Observations on autoregulation in skeletal muscle: the effects of arterial hypoxia

Abstract

Autoregulation of blood flow in skeletal muscle, as manifested by steady-state resistance changes, has been shown to be present in the low range of perfusion pressure but has been demonstrated by some observers to be lacking at higher perfusion pressures. Transient responses have often been neglected or observed only qualitatively in analyses of autoregulation. The present study was undertaken (1) to determine the relative importance of steady-state and transient responses in flow in demonstrating autoregulation of blood flow over a broad range of perfusion pressures, (2) to establish a means of quantitating autoregulation, and (3) to observe the effect of hypoxia on autoregulation.

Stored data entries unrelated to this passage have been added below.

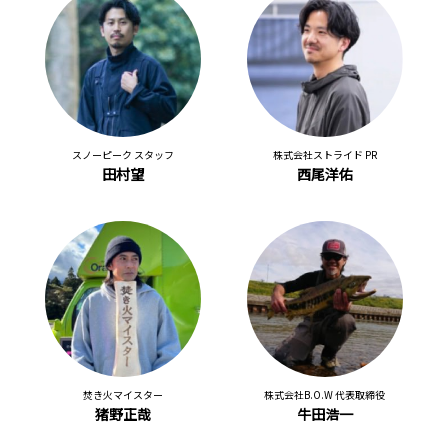
スノーピーク スタッフ
株式会社ストライド PR
田村望
西尾洋佑
焚き火マイスター
株式会社B.O.W 代表取締役
猪野正哉
牛田浩一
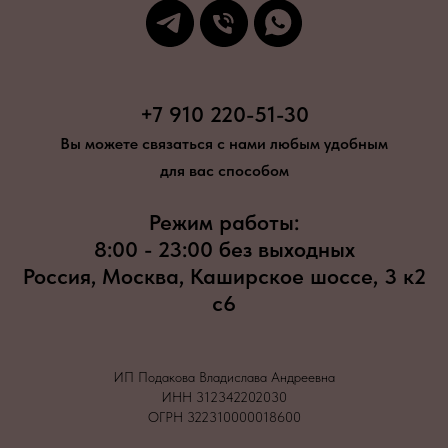
+7 910 220-51-30
Вы можете связаться с нами любым удобным
для вас способом
Режим работы:
8:00 - 23:00 без выходных
Россия, Москва, Каширское шоссе, 3 к2
с6
ИП Подакова Владислава Андреевна
ИНН 312342202030
ОГРН 322310000018600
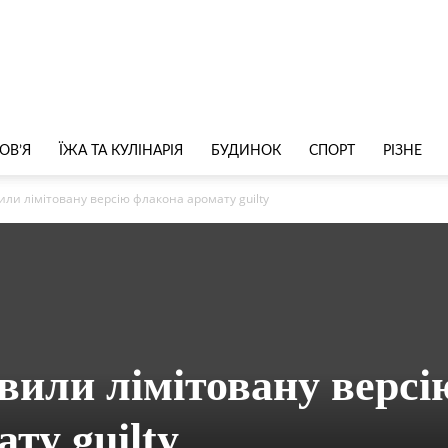
ОВ’Я
ЇЖА ТА КУЛІНАРІЯ
БУДИНОК
СПОРТ
РІЗНЕ
или лімітовану версію флакона аромату guilty
вили лімітовану версі
ту guilty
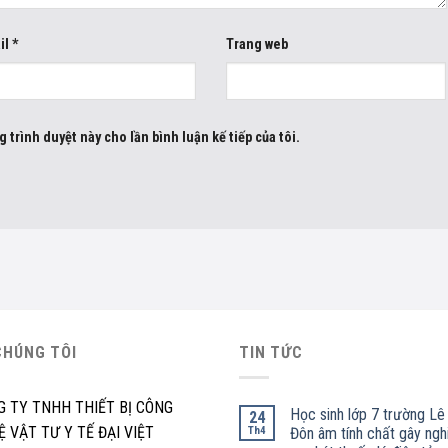
il
*
Trang web
g trình duyệt này cho lần bình luận kế tiếp của tôi.
CHÚNG TÔI
TIN TỨC
G TY TNHH THIẾT BỊ CÔNG
Học sinh lớp 7 trường Lê
24
 VẬT TƯ Y TẾ ĐẠI VIỆT
Th4
Đôn âm tính chất gây ngh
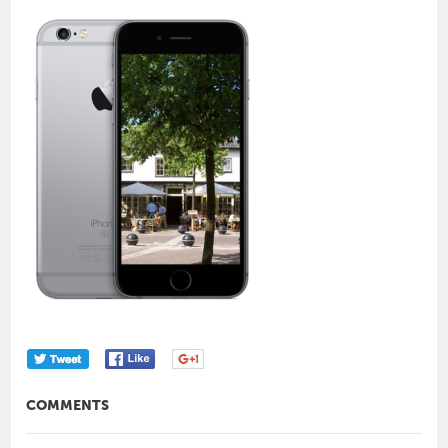
COMMENTS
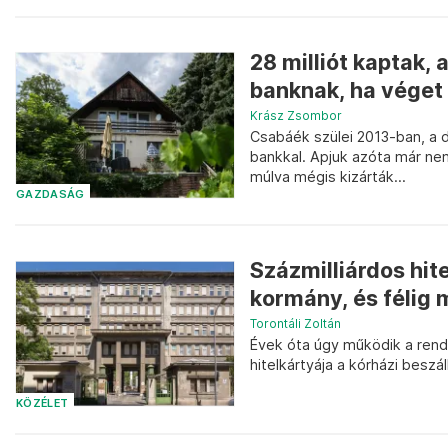
28 milliót kaptak, 
banknak, ha véget 
Krász Zsombor
Csabáék szülei 2013-ban, a 
bankkal. Apjuk azóta már ne
múlva mégis kizárták...
GAZDASÁG
Százmilliárdos hit
kormány, és félig 
Torontáli Zoltán
Évek óta úgy működik a rends
hitelkártyája a kórházi beszál
KÖZÉLET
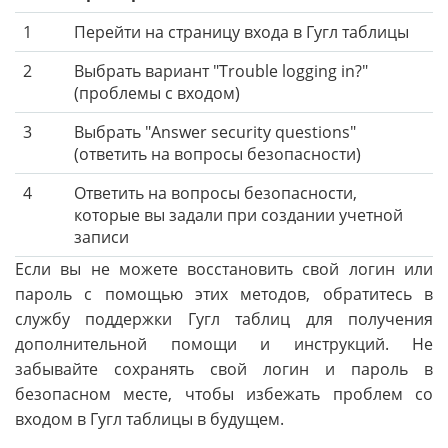
1
Перейти на страницу входа в Гугл таблицы
2
Выбрать вариант "Trouble logging in?"
(проблемы с входом)
3
Выбрать "Answer security questions"
(ответить на вопросы безопасности)
4
Ответить на вопросы безопасности,
которые вы задали при создании учетной
записи
Если вы не можете восстановить свой логин или
пароль с помощью этих методов, обратитесь в
службу поддержки Гугл таблиц для получения
дополнительной помощи и инструкций. Не
забывайте сохранять свой логин и пароль в
безопасном месте, чтобы избежать проблем со
входом в Гугл таблицы в будущем.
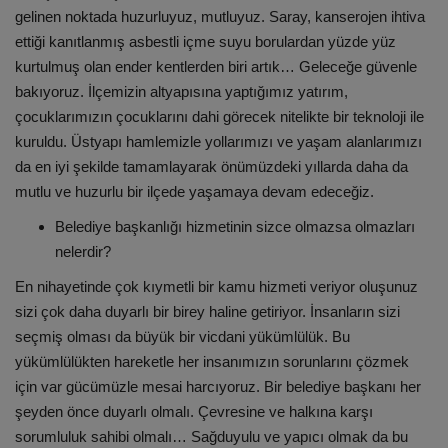
gelinen noktada huzurluyuz, mutluyuz. Saray, kanserojen ihtiva
ettiği kanıtlanmış asbestli içme suyu borulardan yüzde yüz
kurtulmuş olan ender kentlerden biri artık… Geleceğe güvenle
bakıyoruz. İlçemizin altyapısına yaptığımız yatırım,
çocuklarımızın çocuklarını dahi görecek nitelikte bir teknoloji ile
kuruldu. Üstyapı hamlemizle yollarımızı ve yaşam alanlarımızı
da en iyi şekilde tamamlayarak önümüzdeki yıllarda daha da
mutlu ve huzurlu bir ilçede yaşamaya devam edeceğiz.
Belediye başkanlığı hizmetinin sizce olmazsa olmazları
nelerdir?
En nihayetinde çok kıymetli bir kamu hizmeti veriyor oluşunuz
sizi çok daha duyarlı bir birey haline getiriyor. İnsanların sizi
seçmiş olması da büyük bir vicdani yükümlülük. Bu
yükümlülükten hareketle her insanımızın sorunlarını çözmek
için var gücümüzle mesai harcıyoruz. Bir belediye başkanı her
şeyden önce duyarlı olmalı. Çevresine ve halkına karşı
sorumluluk sahibi olmalı… Sağduyulu ve yapıcı olmak da bu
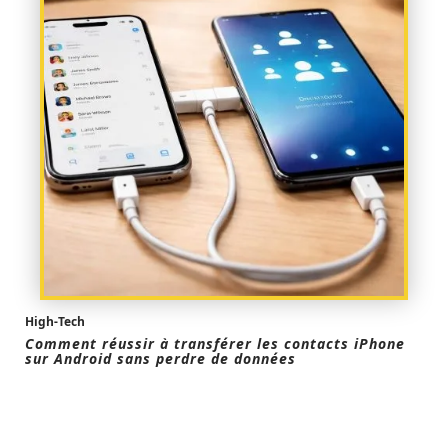
High-Tech
Comment réussir à transférer les contacts iPhone
sur Android sans perdre de données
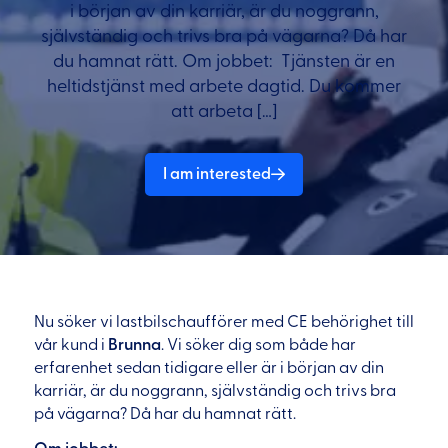
i början av din karriär, är du noggrann,
självständig och trivs bra på vägarna? Då har
du hamnat rätt. Om jobbet: Tjänsten är en
heltidstjänst med arbete dagtid. Du kommer
att arbeta […]
I am interested
Nu söker vi lastbilschaufförer med CE behörighet till
vår kund i
Brunna
. Vi söker dig som både har
erfarenhet sedan tidigare eller är i början av din
karriär, är du noggrann, självständig och trivs bra
på vägarna? Då har du hamnat rätt.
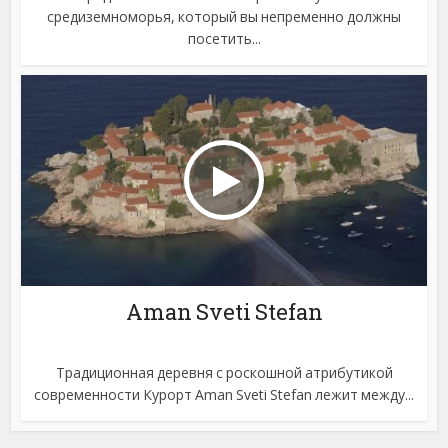
средиземноморья, который вы непременно должны
посетить...
Aman Sveti Stefan
Традиционная деревня с роскошной атрибутикой
современности Курорт Aman Sveti Stefan лежит между...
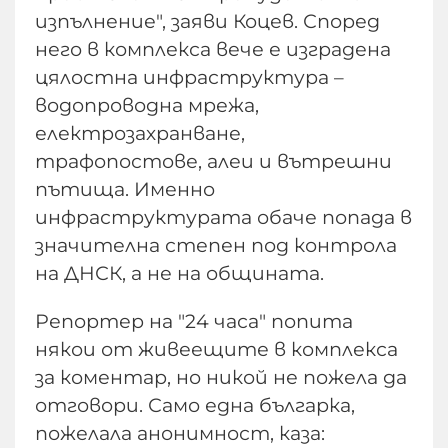
изпълнение", заяви Коцев. Според
него в комплекса вече е изградена
цялостна инфраструктура –
водопроводна мрежа,
електрозахранване,
трафопостове, алеи и вътрешни
пътища. Именно
инфраструктурата обаче попада в
значителна степен под контрола
на ДНСК, а не на общината.
Репортер на "24 часа" попита
някои от живеещите в комплекса
за коментар, но никой не пожела да
отговори. Само една българка,
пожелала анонимност, каза:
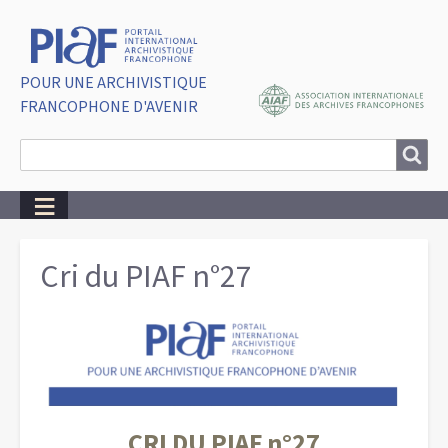
POUR UNE ARCHIVISTIQUE
FRANCOPHONE D'AVENIR
Search
Search
Breadcrumbs
Cri du PIAF n°27
CRI DU PIAF n°27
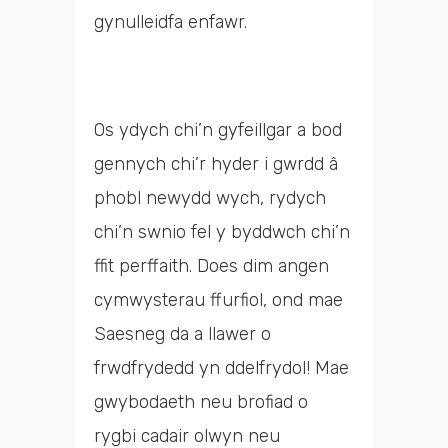
gynulleidfa enfawr.
Os ydych chi’n gyfeillgar a bod
gennych chi’r hyder i gwrdd â
phobl newydd wych, rydych
chi’n swnio fel y byddwch chi’n
ffit perffaith. Does dim angen
cymwysterau ffurfiol, ond mae
Saesneg da a llawer o
frwdfrydedd yn ddelfrydol! Mae
gwybodaeth neu brofiad o
rygbi cadair olwyn neu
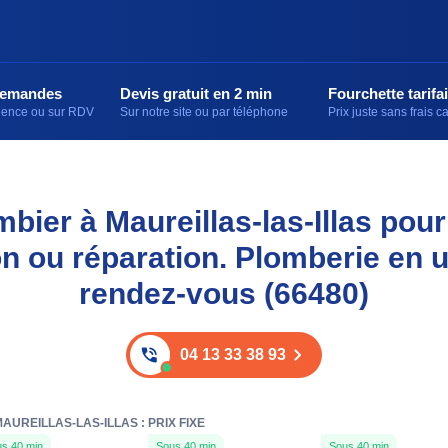
demandes
Devis gratuit en 2 min
Fourchette tarifai
rgence ou sur RDV
Sur notre site ou par téléphone
Prix juste sans frais 
mbier à Maureillas-las-Illas pou
ion ou réparation. Plomberie en 
rendez-vous (66480)
04 13 33 38 93
UREILLAS-LAS-ILLAS : PRIX FIXE
s 40 min
Sous 40 min
Sous 40 min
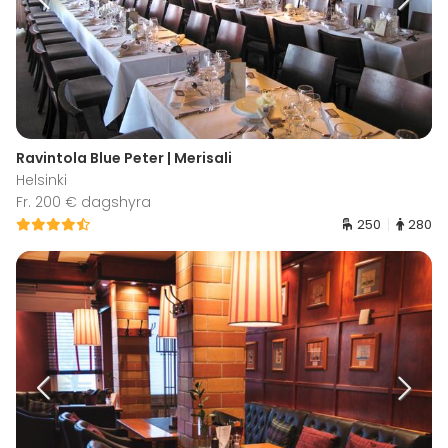
Ravintola Blue Peter | Merisali
Helsinki
Fr. 200 € dagshyra
250
280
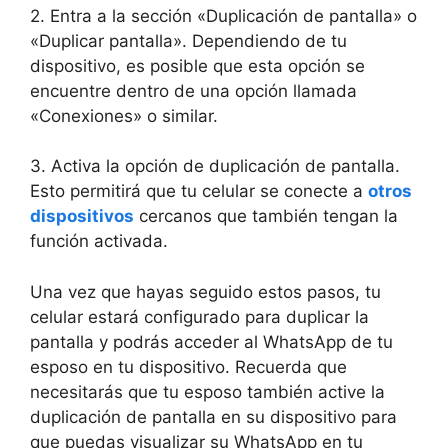
2. Entra a la sección «Duplicación de pantalla» o
«Duplicar pantalla». Dependiendo de tu
dispositivo, es posible que esta opción se
encuentre dentro de una opción llamada
«Conexiones» o similar.
3. Activa la opción de duplicación de pantalla.
Esto permitirá que tu celular se conecte a
otros
dispositivos
cercanos que también tengan la
función activada.
Una vez que hayas seguido estos pasos, tu
celular estará configurado para duplicar la
pantalla y podrás acceder al WhatsApp de tu
esposo en tu dispositivo. Recuerda que
necesitarás que tu esposo también active la
duplicación de pantalla en su dispositivo para
que puedas visualizar su WhatsApp en tu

In isolated, perfused canine gracilis muscle, perfusion pressure was increased and subsequently returned to baseline (9.7 ± 0.13 kPa [73 ±1 mmHg]) during perfusion with normally oxygenated blood (PO₂ = 9.3−13.3 kPa [70−100 mmHg]), and mildly (PO₂ = 6.1−9.2 kPa [46−69 mmHg]), moderately (PO₂ = 4.5−6.0 kPa [34−45 mmHg]), or severely (PO₂ = 2.7−4.4 kPa [20−33 mmHg]) hypoxic blood. Consistent with other studies canine gracilis muscle was often found to possess passive vascular responses when only steady-state parameters were considered. However, quantitation of the transient response in flow with step increases in perfusion pressure demonstrated substantial transient responses under conditions of normal oxygenation, and progressive attenuation of flow transients with increasing hypoxia.